**WORK TASK:** Having found the line containing "The EU has an" in the data below, reproduce that line and each one after it to the end, exactly, and include nothing else.

Page-level text extractions

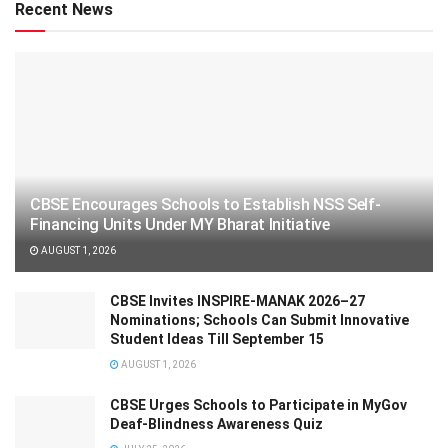
Recent News
CBSE Encourages Schools to Establish NSS Self-
Financing Units Under MY Bharat Initiative
AUGUST 1, 2026
CBSE Invites INSPIRE-MANAK 2026–27
Nominations; Schools Can Submit Innovative
Student Ideas Till September 15
AUGUST 1, 2026
CBSE Urges Schools to Participate in MyGov
Deaf-Blindness Awareness Quiz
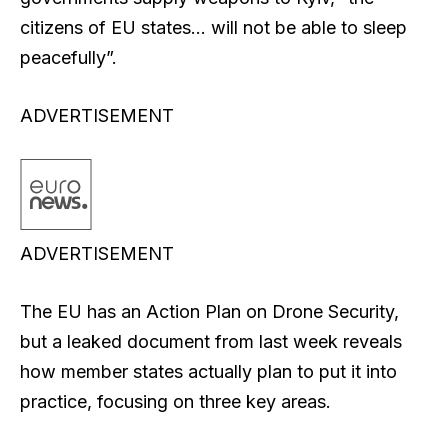
citizens of EU states… will not be able to sleep
peacefully”.
ADVERTISEMENT
ADVERTISEMENT
The EU has an Action Plan on Drone Security,
but a leaked document from last week reveals
how member states actually plan to put it into
practice, focusing on three key areas.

**TASK RESPONSE:**
The EU has an Action Plan on Drone Security,
but a leaked document from last week reveals
how member states actually plan to put it into
practice, focusing on three key areas.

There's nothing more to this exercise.